PEDRO PABLO RODRÍGUEZ | Lettres de Cuba | 

 

 

José Martí a vécu peu de temps, très peu de temps à Cuba. L'enfance et l'adolescence jusqu'à dix-sept ans, avec deux voyages de près d'un an dans l'enfance : à Valence, quand son père a essayé de s’établir de nouveau sur sa terre d'origine et en Honduras Britannique – aujourd'hui Belize – avec son père qui cherchait des revenus pour subvenir à sa famille.

 

Ensuite il a résidé à Cuba quasi un an, d’août 1878 à septembre 1879, après avoir quitté le Guatemala. Et, finalement, les cinq semaines et demie dans la campagne de l’orient cubain, quand il s'est incorporé à la Guerre d'Indépendance, recommencée grâce à son prodigieux élan d’organisation.

 

Toutefois, comme nous le savons, il a dédié pleinement sa vie à la patrie, tant qu'il l’a indistinctement appelé mère et épouse. La patrie, Cuba, a été la figure féminine par excellence de celui qui, d’une certaine manière, a sacrifié l'amour de sa propre mère et de son épouse.

 

La première lui a toujours reproché cette préoccupation patriotique et elle l'a incité à s’ouvrir un chemin professionnel dans l'environnement familial.

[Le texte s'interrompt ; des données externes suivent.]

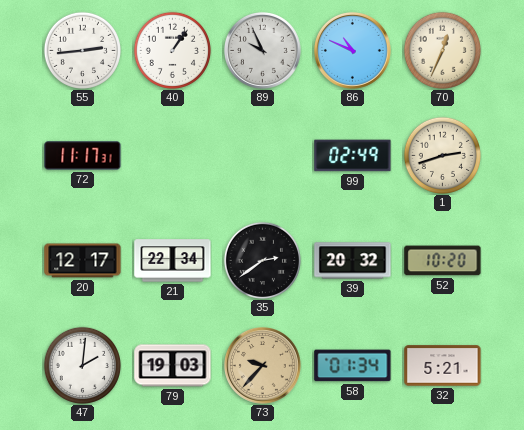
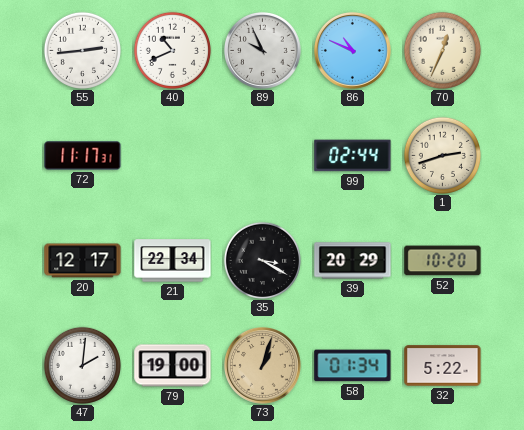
40: 1:06 -> 10:41
99: 02:49 -> 02:44
35: 2:39 -> 3:20
39: 20:32 -> 20:29
79: 19:03 -> 19:00
73: 9:37 -> 1:03
32: 5:21 -> 5:22
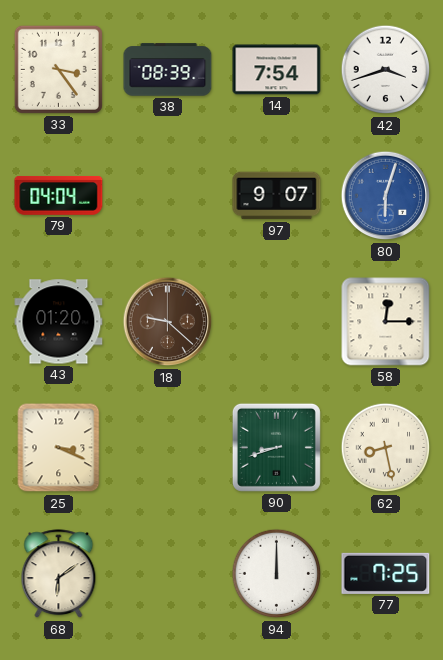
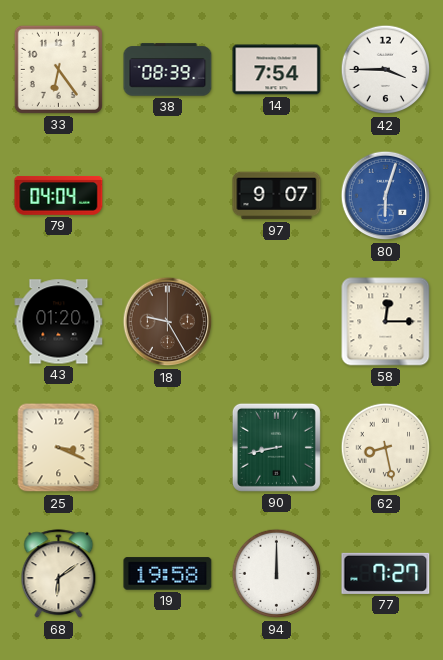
33: 3:24 -> 6:24
42: 3:42 -> 3:45
18: 9:22 -> 9:25
90: 8:42 -> 8:43
19: none -> 19:58
77: 7:25 -> 7:27
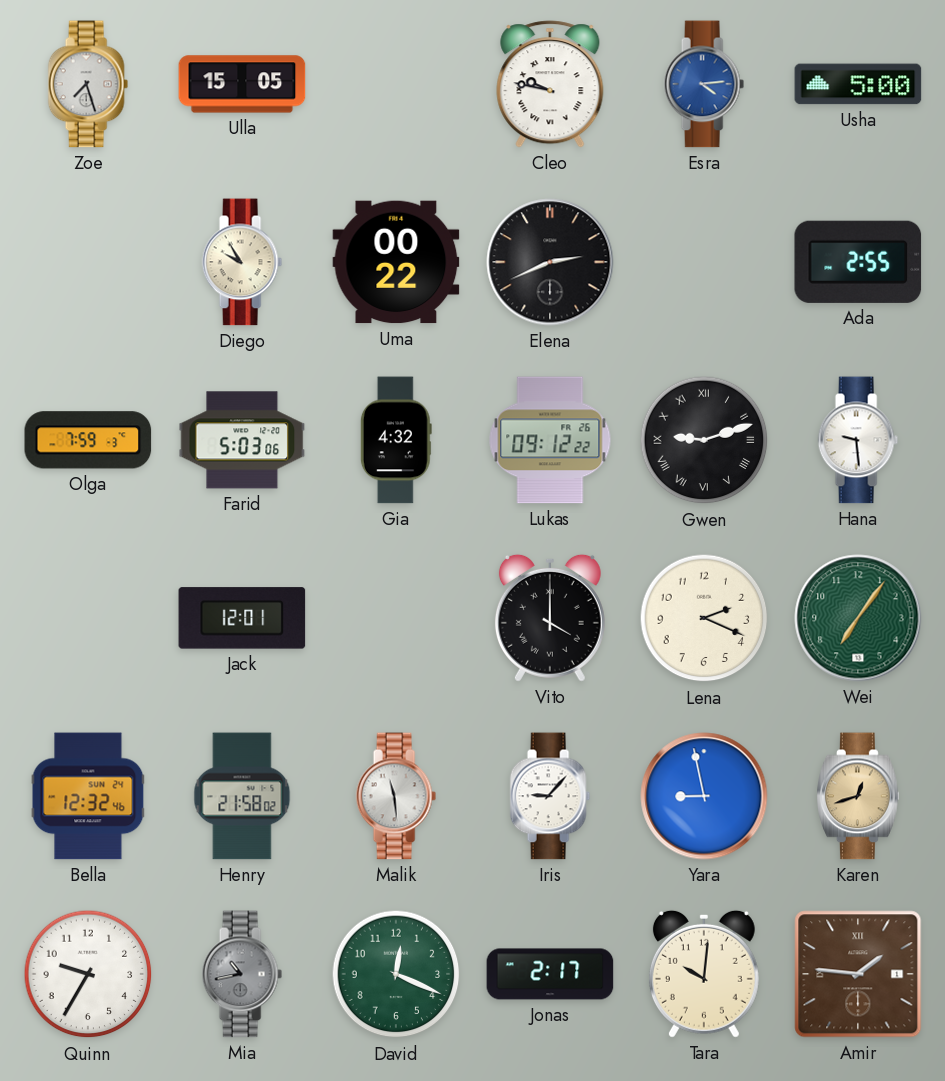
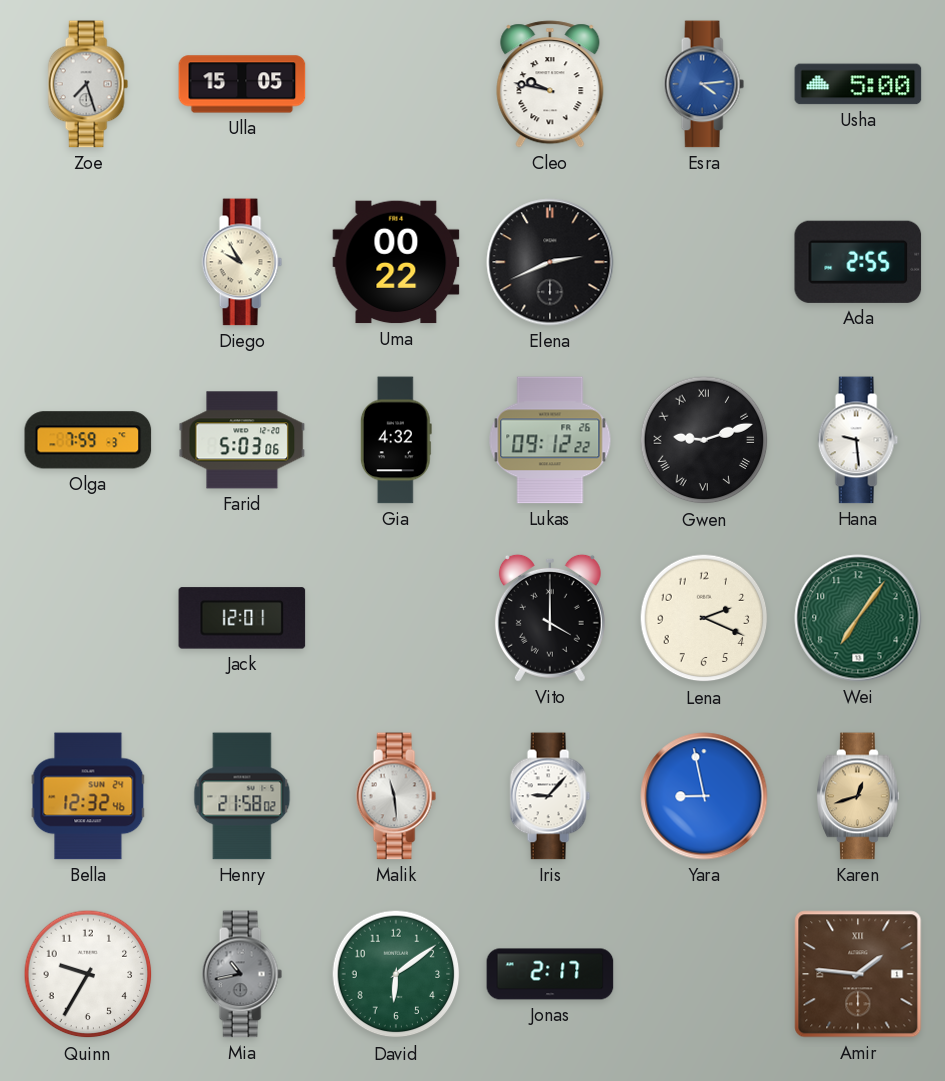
David: 12:19 -> 6:09
Tara: 10:01 -> none
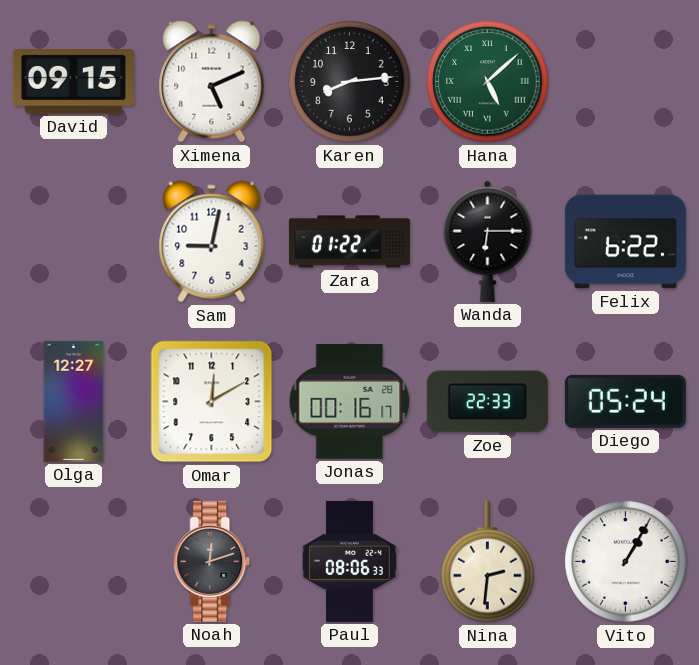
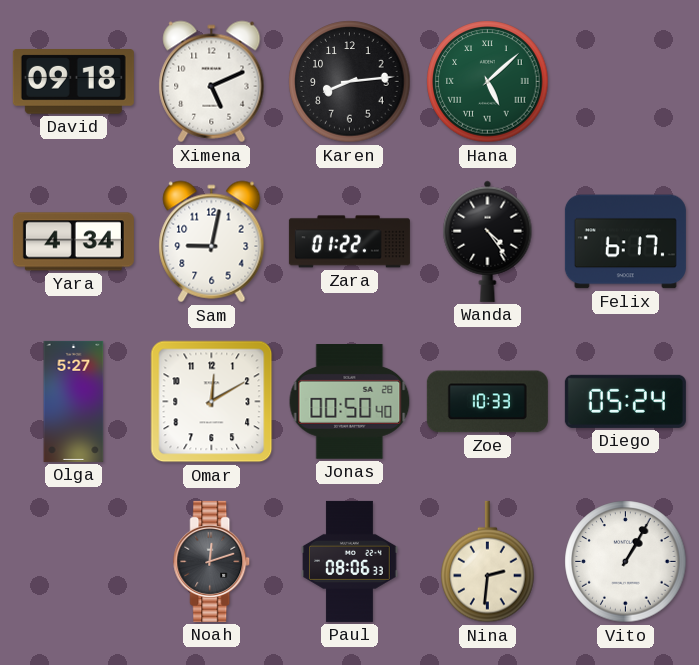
David: 09:15 -> 09:18
Yara: none -> 4:34
Wanda: 6:15 -> 4:24
Felix: 6:22 -> 6:17
Olga: 12:27 -> 5:27
Jonas: 00:16 -> 00:50
Zoe: 22:33 -> 10:33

La seconde a fini par se séparer de lui et elle s'est toujours plainte de son inattention envers elle et son fils quant aux problèmes matériels.

 

Les deux, la mère et l’épouse, étaient des femmes intelligentes, persistantes et même tenaces dans leur relation avec lui, des véritables caractères qui n’ont pas faibli dans leurs appréciations respectives sur la vie, la famille et le foyer. José Martí a affronté ses incompréhensions pour le dévouement patriotique, sans espoir ni désir de récompense : plus d’une fois il a écrit à son ami mexicain qu'il était mort à l'intérieur.

 

D'une certaine manière il a donc renoncé à sa vie intime pour la patrie, cette femme insaisissable qui gémissait sous le joug colonial. Combien de matière dans cette relation pour un psychanalyste, évidemment ; combien de raisons nous expliquent aujourd'hui pourquoi il fut le chef de la Révolution de 95 et pourquoi, en vie, il était déjà le symbole de la nation, comme il a continué à l'être jusqu'à présent.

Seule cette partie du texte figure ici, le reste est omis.